Don Taylor: "The estimates would be one to nine percent of the health system spending. So there are real costs, they will not revolutionize the system."
Taylor says he supports malpractice reform, even as he notes malpractice caps in other states haven’t been shown to affect the cost of care
Taylor: "Part of me would say go ahead and pass the non-economic caps and tell us how much it’s gonna slow down health care costs. Go ahead and say, we think it’s gonna do this to overall health care costs in North Carolina, and then when it doesn’t happen, we’ll be talking again. Because it will not work, it’s been proven across the states not to slow health care costs overall."

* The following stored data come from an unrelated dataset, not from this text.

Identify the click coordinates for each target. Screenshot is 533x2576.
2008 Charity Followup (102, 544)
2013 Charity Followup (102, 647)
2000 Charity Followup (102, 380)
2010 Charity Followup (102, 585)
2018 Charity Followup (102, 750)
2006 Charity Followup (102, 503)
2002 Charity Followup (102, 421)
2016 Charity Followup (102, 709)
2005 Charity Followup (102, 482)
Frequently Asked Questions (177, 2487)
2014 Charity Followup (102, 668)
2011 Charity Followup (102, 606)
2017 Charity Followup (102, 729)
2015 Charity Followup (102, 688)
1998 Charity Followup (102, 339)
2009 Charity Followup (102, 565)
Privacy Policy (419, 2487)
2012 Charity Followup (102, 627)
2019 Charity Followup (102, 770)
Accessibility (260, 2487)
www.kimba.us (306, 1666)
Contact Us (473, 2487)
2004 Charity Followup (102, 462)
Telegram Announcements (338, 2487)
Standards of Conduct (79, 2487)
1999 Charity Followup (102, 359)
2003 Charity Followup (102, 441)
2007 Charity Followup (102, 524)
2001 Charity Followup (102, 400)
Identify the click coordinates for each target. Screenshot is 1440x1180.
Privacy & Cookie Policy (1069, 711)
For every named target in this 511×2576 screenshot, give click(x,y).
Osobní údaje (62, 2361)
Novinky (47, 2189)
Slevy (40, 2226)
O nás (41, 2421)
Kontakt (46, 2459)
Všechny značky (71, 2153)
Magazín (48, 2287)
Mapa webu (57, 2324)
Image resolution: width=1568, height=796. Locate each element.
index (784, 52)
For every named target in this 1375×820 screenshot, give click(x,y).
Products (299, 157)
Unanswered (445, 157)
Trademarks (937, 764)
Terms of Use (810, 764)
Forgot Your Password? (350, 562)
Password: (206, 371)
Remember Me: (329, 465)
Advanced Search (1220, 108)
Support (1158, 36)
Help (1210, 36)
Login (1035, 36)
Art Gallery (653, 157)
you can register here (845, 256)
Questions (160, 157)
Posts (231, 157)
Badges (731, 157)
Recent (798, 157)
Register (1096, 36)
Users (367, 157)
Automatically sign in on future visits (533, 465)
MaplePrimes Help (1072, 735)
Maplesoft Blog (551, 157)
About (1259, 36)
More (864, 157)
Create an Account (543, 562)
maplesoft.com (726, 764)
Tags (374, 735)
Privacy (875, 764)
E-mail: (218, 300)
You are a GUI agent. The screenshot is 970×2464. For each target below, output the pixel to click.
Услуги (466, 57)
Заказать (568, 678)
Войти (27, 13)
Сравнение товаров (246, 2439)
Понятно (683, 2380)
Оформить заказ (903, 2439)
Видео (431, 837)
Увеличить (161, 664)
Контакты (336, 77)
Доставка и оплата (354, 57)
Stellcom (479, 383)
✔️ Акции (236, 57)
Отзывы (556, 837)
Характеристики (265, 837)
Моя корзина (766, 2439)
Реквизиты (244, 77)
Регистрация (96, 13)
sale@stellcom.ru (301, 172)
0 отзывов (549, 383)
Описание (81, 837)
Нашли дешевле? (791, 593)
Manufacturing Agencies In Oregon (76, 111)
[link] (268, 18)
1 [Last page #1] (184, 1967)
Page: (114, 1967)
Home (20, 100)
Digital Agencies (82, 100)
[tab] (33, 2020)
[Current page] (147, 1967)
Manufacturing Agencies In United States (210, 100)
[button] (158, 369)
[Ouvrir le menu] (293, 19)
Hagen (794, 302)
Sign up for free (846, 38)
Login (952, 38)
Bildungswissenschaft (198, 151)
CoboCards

Studies have noted that malpractice caps tend to lower the cost of insurance premiums for doctors – especially those in high-risk specialties – although not as much as doctors hoped.
State health leaders such as UNC Hospital head Bill Roper agree that there should be changes. Roper’s for the caps legislation as a start to reforming the medical malpractice system.
Bill Roper: "if somebody is injured, and a lot of people are, if somebody is injured in the course of getting medical treatment they deserve to be compensated. The point I'm trying to make is that we have a system now that rewards a few people with large amounts of money and the vast majority of people who are injured don't get anything."
Roper’s a proponent of a special medical court system that would hear injury cases. He says there are other pieces of legislation that need to accompany the caps.
Roper:" We need a system that identifies people, that encourages providers to say I'm sorry and to admit the problems that have happened, and then in a speedy fashion rewards people who have been injured in the course of getting medical treatment. That's a system that ultimately we need to get to."
But Senator Rucho says the current bill is the only malpractice legislation that he has planned.
Hoban: "So there’s no other proposed medical malpractice…"
Rucho: "Did you read the bill?"
Hoban: "I have, yes."
Rucho: "OK. That’s what you see."
Hoban: "So there’s nothing that will come subsequently?"
Rucho: "Not that I see, unless the House comes forward with some different ideas."
The bill passed the Senate yesterday by a vote of 36 to 13 and is on it’s way to the House.